Lockheed Martin awarded fuel cell contract
Lockheed Martin has announced that it has been awarded a contract with the Office of Naval Research for the design and development of solid oxide fuel cell generator set as an alternative to traditional battlefield power generation equipment. The company announced the contract, worth approximately $3 million, 8 August 2012.
The contract will see Lockheed Martin's fuel cell technology be integrated with solar panels, providing the US military with the power needed to perform missions while using dramatically less fuel.

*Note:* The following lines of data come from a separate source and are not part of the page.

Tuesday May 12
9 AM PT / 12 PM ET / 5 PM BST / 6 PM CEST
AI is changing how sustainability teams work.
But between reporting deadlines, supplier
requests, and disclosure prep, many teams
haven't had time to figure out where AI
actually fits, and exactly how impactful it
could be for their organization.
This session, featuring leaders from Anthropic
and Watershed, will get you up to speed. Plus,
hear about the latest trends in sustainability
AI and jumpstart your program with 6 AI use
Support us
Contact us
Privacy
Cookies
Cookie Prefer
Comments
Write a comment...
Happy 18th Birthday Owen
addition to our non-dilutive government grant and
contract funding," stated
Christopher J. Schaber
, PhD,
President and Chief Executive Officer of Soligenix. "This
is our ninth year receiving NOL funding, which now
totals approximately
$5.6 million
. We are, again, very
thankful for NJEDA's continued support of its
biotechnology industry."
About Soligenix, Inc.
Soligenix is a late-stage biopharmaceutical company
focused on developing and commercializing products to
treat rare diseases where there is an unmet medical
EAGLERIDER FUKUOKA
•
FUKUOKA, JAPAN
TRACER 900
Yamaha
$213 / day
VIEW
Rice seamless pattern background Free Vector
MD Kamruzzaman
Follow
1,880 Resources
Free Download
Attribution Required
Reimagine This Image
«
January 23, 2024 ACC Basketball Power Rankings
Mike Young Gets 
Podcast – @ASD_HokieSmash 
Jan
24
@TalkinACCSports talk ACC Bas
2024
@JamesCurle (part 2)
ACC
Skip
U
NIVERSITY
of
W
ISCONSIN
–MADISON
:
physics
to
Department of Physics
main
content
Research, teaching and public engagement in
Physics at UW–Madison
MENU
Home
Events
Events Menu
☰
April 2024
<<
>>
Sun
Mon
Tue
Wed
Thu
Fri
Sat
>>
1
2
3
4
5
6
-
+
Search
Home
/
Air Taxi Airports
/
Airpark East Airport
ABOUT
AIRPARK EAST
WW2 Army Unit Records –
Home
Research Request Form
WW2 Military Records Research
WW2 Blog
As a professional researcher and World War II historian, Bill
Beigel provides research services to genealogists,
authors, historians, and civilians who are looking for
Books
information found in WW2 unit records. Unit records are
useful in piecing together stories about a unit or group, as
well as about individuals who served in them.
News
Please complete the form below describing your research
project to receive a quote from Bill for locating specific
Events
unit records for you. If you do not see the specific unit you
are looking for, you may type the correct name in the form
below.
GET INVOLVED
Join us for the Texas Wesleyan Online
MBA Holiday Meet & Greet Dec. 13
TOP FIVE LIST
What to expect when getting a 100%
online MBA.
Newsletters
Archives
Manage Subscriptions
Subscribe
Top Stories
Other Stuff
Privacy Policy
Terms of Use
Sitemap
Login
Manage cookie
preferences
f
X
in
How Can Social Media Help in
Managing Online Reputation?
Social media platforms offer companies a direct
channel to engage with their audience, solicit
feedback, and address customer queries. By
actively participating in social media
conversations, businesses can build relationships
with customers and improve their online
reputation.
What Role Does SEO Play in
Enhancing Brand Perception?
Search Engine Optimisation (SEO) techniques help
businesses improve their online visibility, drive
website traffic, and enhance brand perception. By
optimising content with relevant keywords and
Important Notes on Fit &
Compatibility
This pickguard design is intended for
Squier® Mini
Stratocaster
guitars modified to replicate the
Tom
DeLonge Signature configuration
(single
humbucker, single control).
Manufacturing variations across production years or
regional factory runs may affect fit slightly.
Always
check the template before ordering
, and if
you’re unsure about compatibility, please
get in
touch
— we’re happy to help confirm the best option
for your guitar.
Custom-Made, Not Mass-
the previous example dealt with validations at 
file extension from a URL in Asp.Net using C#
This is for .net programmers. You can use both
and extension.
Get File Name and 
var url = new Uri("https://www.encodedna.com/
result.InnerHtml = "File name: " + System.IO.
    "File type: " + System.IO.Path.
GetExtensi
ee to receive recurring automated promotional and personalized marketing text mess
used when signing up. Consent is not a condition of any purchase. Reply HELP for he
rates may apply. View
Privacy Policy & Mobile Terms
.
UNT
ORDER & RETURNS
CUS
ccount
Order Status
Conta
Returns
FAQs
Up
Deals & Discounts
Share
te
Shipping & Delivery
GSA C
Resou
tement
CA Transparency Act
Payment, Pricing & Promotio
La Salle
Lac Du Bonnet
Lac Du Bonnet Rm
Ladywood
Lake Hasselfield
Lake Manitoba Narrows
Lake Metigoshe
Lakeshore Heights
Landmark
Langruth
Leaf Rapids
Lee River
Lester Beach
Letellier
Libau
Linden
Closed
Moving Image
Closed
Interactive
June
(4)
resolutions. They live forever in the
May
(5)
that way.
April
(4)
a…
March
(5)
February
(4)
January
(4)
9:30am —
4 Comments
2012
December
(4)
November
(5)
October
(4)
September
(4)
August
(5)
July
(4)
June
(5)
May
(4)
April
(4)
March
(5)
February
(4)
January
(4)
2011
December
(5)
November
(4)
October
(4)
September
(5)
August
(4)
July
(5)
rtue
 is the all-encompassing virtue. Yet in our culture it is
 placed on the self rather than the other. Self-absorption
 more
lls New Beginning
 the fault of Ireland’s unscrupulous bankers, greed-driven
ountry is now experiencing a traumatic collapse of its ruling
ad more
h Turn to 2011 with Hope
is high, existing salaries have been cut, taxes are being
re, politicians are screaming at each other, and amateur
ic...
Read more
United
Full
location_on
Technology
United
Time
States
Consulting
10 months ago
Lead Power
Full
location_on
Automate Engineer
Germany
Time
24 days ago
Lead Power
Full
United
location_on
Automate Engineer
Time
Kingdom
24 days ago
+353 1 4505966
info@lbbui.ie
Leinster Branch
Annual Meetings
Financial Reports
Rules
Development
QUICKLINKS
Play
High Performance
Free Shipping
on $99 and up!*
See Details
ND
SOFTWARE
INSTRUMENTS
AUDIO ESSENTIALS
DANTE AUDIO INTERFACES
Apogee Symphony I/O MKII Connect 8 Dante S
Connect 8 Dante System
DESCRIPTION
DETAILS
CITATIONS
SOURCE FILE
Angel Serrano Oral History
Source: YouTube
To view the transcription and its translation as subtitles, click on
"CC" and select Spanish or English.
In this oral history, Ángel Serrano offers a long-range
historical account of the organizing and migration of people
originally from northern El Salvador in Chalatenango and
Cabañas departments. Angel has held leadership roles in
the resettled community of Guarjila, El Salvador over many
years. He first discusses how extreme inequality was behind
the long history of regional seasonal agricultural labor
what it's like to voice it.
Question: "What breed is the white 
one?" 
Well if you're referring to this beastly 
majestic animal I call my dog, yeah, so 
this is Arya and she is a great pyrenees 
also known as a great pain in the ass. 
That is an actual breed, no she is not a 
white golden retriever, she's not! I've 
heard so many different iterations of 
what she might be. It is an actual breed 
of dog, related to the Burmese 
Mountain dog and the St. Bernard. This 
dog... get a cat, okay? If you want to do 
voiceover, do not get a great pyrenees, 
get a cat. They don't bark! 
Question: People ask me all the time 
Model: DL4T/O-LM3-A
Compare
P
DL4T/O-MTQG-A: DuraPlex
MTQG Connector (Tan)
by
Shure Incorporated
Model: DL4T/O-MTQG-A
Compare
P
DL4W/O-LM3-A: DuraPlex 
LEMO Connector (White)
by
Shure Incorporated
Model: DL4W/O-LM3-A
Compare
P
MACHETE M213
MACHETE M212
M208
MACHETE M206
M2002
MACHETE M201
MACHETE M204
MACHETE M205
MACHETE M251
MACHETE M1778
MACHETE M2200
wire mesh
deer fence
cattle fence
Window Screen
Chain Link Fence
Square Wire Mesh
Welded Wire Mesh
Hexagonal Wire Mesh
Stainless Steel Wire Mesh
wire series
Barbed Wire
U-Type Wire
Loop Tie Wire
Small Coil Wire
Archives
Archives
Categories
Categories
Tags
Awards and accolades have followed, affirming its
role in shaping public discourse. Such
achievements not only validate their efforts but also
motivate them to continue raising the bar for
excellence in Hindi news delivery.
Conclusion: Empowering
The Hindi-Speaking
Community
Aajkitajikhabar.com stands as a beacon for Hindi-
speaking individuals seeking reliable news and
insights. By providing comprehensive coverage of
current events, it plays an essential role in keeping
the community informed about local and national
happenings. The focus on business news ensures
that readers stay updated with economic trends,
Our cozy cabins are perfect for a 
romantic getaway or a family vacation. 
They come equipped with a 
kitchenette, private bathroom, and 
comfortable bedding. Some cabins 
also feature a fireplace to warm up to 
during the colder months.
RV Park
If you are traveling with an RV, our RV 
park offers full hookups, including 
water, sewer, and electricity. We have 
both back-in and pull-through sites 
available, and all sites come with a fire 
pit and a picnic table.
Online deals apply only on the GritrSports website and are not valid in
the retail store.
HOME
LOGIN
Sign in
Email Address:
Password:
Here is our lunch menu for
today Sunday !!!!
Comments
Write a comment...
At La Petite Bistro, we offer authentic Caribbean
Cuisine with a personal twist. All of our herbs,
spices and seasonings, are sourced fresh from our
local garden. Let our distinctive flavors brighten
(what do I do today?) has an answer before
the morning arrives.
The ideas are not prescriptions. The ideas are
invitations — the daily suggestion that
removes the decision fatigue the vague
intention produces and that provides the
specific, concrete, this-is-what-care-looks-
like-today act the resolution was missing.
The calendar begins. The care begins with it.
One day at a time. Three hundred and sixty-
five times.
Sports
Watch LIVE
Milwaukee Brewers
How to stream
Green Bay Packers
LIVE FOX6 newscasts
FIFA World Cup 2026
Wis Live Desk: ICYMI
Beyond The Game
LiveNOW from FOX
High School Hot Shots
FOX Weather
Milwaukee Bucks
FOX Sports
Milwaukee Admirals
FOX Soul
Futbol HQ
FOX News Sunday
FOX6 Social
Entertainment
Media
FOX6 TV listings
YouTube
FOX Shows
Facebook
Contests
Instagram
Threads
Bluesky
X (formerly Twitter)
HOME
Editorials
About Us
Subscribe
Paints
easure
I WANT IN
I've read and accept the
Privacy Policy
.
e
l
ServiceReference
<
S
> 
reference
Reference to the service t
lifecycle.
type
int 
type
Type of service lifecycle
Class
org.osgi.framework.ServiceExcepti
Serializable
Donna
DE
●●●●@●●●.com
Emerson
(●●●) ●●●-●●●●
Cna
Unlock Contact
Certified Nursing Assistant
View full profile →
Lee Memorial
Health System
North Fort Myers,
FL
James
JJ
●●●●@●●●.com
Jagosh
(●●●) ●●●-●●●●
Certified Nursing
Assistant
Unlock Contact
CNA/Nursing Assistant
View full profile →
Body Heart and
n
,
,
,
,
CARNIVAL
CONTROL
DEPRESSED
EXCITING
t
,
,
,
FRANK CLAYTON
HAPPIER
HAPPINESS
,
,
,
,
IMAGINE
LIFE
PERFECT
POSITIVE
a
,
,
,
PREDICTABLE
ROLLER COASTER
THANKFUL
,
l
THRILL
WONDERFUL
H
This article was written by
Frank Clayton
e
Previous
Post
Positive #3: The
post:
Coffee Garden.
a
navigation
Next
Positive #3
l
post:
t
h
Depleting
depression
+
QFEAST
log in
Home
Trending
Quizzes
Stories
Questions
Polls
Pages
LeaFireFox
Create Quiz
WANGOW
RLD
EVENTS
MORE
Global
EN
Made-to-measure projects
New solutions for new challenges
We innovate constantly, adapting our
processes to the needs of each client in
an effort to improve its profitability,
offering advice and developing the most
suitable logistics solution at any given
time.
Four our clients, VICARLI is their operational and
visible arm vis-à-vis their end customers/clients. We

According to the company, at the end of the 32-month development programme, Lockheed Martin will demonstrate and deliver a multi-kilowatt JP-8 compatible Fuel Cell Efficient Power Node for evaluation by the US Marines. The goal of the contract is to reduce overall fuel usage required for tactical electrical generation by 50 percent or more.
More than 100,000 military generators are used worldwide to power services from lighting and air conditioning to computers, radios, and command and control systems. Solid oxide fuel cells convert fuel into electricity using a chemical reaction that is 30 to 50 percent more efficient than the combustion engines used in diesel generators, which are the largest consumers of fuel on the battlefield today.
Because fuel cells require less fuel to create the same amount of power, they offer the potential to save billions of dollars in operational costs and to reduce the number of military casualties that are directly related to the delivery of fuel.
In 2011, Lockheed Martin became the ‘first company to continuously operate a solid oxide fuel cell generator set for over one thousand hours on standard DoD-supplied JP-8, and remains the only company to do so to date’, the company said in a statement.